Les "avis de commerce non préjudiciable" (ACNP) de la CITES

Le préambule de la Convention reconnaît que la coopération internationale est essentielle à la protection de certaines espèces de la faune et de la flore sauvages contre une surexploitation par suite du commerce international; elle reconnaît aussi que des mesures doivent être prises d'urgence à cet effet. Cependant, les Parties n'ont pas défini quand commence la surexploitation.

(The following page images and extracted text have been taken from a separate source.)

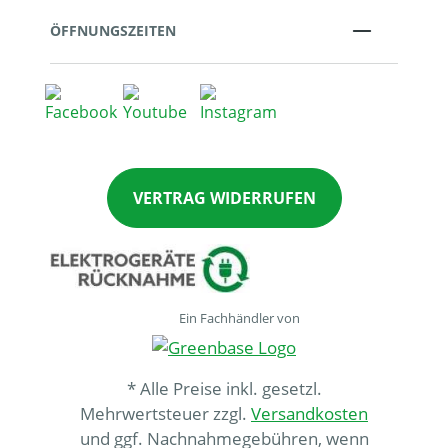
ÖFFNUNGSZEITEN
VERTRAG WIDERRUFEN
Ein Fachhändler von
* Alle Preise inkl. gesetzl.
Mehrwertsteuer zzgl.
Versandkosten
und ggf. Nachnahmegebühren, wenn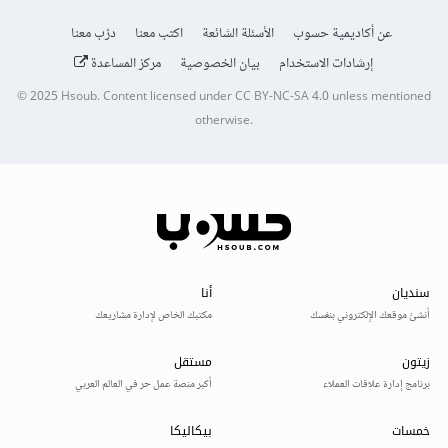
عن أكاديمية حسوب
الأسئلة الشائعة
اكتب معنا
درّب معنا
إرشادات الاستخدام
بيان الخصوصية
مركز المساعدة
© 2025
Hsoub
.
Content licensed under
CC BY-NC-SA 4.0
unless mentioned
otherwise.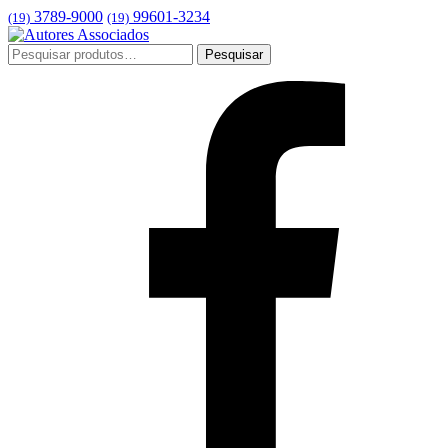
3789-9000
99601-3234
(19)
(19)
Pesquisar
Pesquisar
por: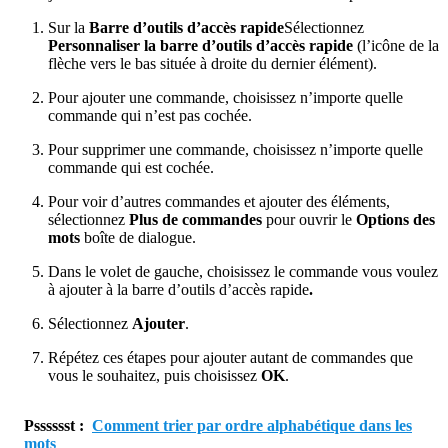
Sur la
Barre d’outils d’accès rapide
Sélectionnez
Personnaliser la barre d’outils d’accès rapide
(l’icône de la
flèche vers le bas située à droite du dernier élément).
Pour ajouter une commande, choisissez n’importe quelle
commande qui n’est pas cochée.
Pour supprimer une commande, choisissez n’importe quelle
commande qui est cochée.
Pour voir d’autres commandes et ajouter des éléments,
sélectionnez
Plus de commandes
pour ouvrir le
Options des
mots
boîte de dialogue.
Dans le volet de gauche, choisissez le
commande
vous voulez
à ajouter à la barre d’outils d’accès rapide
.
Sélectionnez
Ajouter
.
Répétez ces étapes pour ajouter autant de commandes que
vous le souhaitez, puis choisissez
OK
.
Psssssst :
Comment trier par ordre alphabétique dans les
mots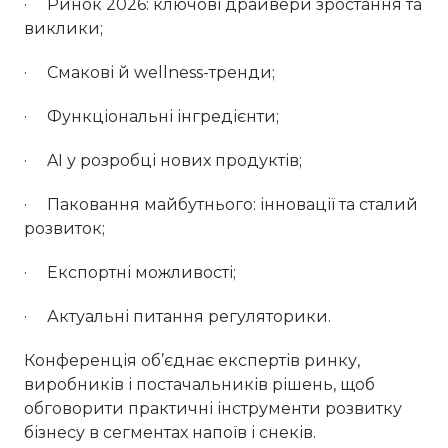
· Ринок 2026: ключові драйвери зростання та
виклики;
· Смакові й wellness-тренди;
· Функціональні інгредієнти;
· AI у розробці нових продуктів;
· Паковання майбутнього: інновації та сталий
розвиток;
· Експортні можливості;
· Актуальні питання регуляторики.
Конференція об’єднає експертів ринку,
виробників і постачальників рішень, щоб
обговорити практичні інструменти розвитку
бізнесу в сегментах напоїв і снеків.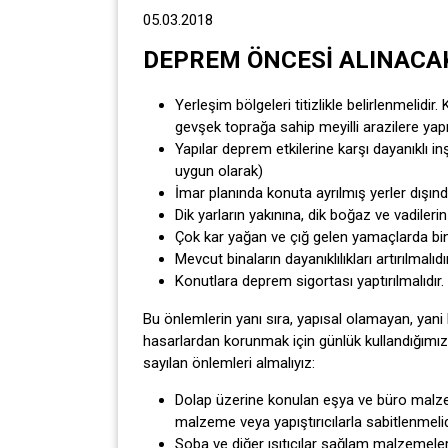
05.03.2018
DEPREM ÖNCESİ ALINACA
Yerleşim bölgeleri titizlikle belirlenmelidi
gevşek toprağa sahip meyilli arazilere yap
Yapılar deprem etkilerine karşı dayanıklı i
uygun olarak)
İmar planında konuta ayrılmış yerler dışınd
Dik yarların yakınına, dik boğaz ve vadilerin
Çok kar yağan ve çığ gelen yamaçlarda bin
Mevcut binaların dayanıklılıkları artırılmalıdır
Konutlara deprem sigortası yaptırılmalıdır.
Bu önlemlerin yanı sıra, yapısal olamayan, yan
hasarlardan korunmak için günlük kullandığımız 
sayılan önlemleri almalıyız:
Dolap üzerine konulan eşya ve büro malze
malzeme veya yapıştırıcılarla sabitlenmelid
Soba ve diğer ısıtıcılar sağlam malzemeler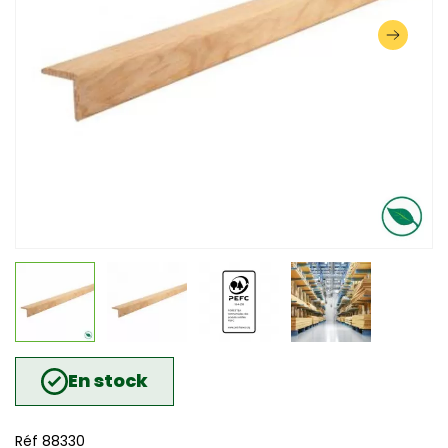
En stock
Réf 88330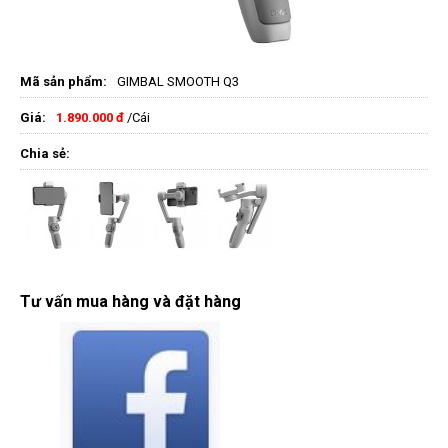
Mã sản phẩm:
GIMBAL SMOOTH Q3
Giá:
1.890.000 đ
/Cái
Chia sẻ:
Tư vấn mua hàng và đặt hàng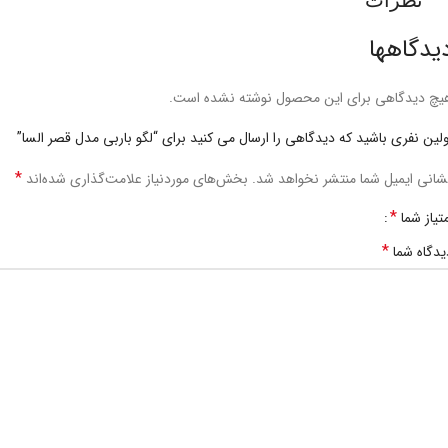
یدگاهها
یچ دیدگاهی برای این محصول نوشته نشده است.
ولین نفری باشید که دیدگاهی را ارسال می کنید برای “لگو باربی مدل قصر السا”
*
شانی ایمیل شما منتشر نخواهد شد.
بخش‌های موردنیاز علامت‌گذاری شده‌اند
*
متیاز شما
*
یدگاه شما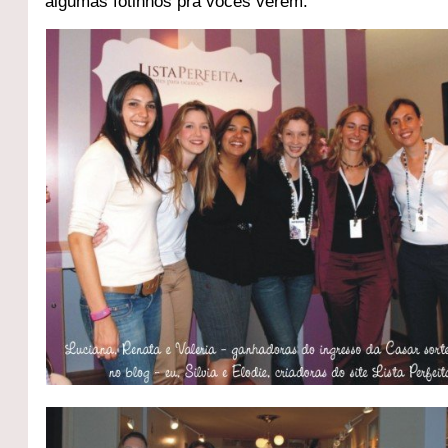
algumas fotinhos pra vocês verem: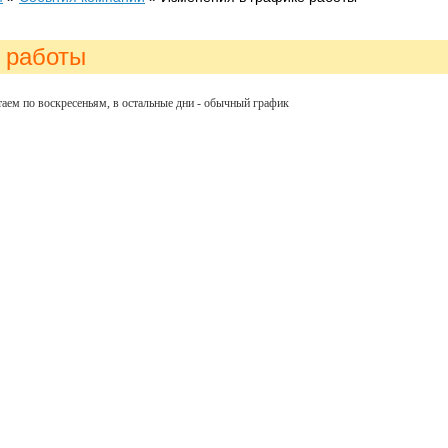
 работы
таем по воскресеньям, в остальные дни - обычный график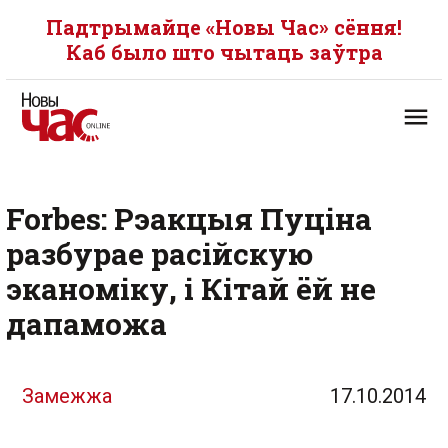
Падтрымайце «Новы Час» сёння!
Каб было што чытаць заўтра
Forbes: Рэакцыя Пуціна
разбурае расійскую
эканоміку, і Кітай ёй не
дапаможа
Замежжа
17.10.2014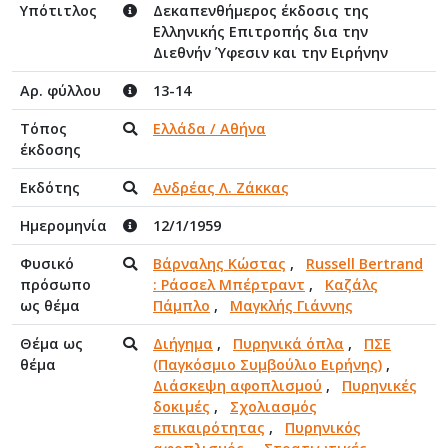
Υπότιτλος
Δεκαπενθήμερος έκδοσις της
Ελληνικής Επιτροπής δια την
Διεθνήν Ύφεσιν και την Ειρήνην
Αρ. φύλλου
13-14
Τόπος
Ελλάδα / Αθήνα
έκδοσης
Εκδότης
Ανδρέας Λ. Ζάκκας
Ημερομηνία
12/1/1959
Φυσικό
Βάρναλης Κώστας
,
Russell Bertrand
πρόσωπο
: Ράσσελ Μπέρτραντ
,
Καζάλς
ως θέμα
Πάμπλο
,
Μαγκλής Γιάννης
Θέμα ως
Διήγημα
,
Πυρηνικά όπλα
,
ΠΣΕ
θέμα
(Παγκόσμιο Συμβούλιο Ειρήνης)
,
Διάσκεψη αφοπλισμού
,
Πυρηνικές
δοκιμές
,
Σχολιασμός
επικαιρότητας
,
Πυρηνικός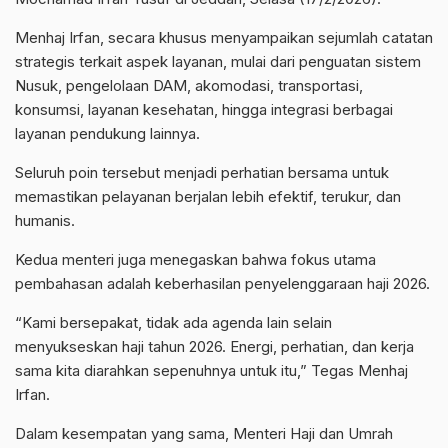
Menhaj Irfan, secara khusus menyampaikan sejumlah catatan
strategis terkait aspek layanan, mulai dari penguatan sistem
Nusuk, pengelolaan DAM, akomodasi, transportasi,
konsumsi, layanan kesehatan, hingga integrasi berbagai
layanan pendukung lainnya.
Seluruh poin tersebut menjadi perhatian bersama untuk
memastikan pelayanan berjalan lebih efektif, terukur, dan
humanis.
Kedua menteri juga menegaskan bahwa fokus utama
pembahasan adalah keberhasilan penyelenggaraan haji 2026.
“Kami bersepakat, tidak ada agenda lain selain
menyukseskan haji tahun 2026. Energi, perhatian, dan kerja
sama kita diarahkan sepenuhnya untuk itu,” Tegas Menhaj
Irfan.
Dalam kesempatan yang sama, Menteri Haji dan Umrah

Les expressions telles que “menacées d'extinction” (Article II, paragraphe 1) et “exploitation incompatible avec leur survie” [Article II, paragraphe 2 a)], utilisées dans la Convention concernant l'inscription d'espèces aux annexes, ont été largement définies par l'adoption de la résolution Conf. 9.24 (Rev. CoP14), Critères d'amendement des Annexes I et II. Cependant, les Parties n'ont guère clarifié des concepts voisins, relatifs à la délivrance des permis, tels que “…ne nuit pas à la survie de l'espèce intéressée” [Article III, paragraphes 2 a), 3 a) et 5 a) et Article IV, paragraphes 2 a) et 6 a)], et “conserver dans toute son aire de distribution, à un niveau qui soit à la fois conforme à son rôle dans les écosystèmes où elle est présente” (Article IV, paragraphe 3). Depuis, ces concepts sont connus collectivement comme “avis de commerce non préjudiciable” (ACNP).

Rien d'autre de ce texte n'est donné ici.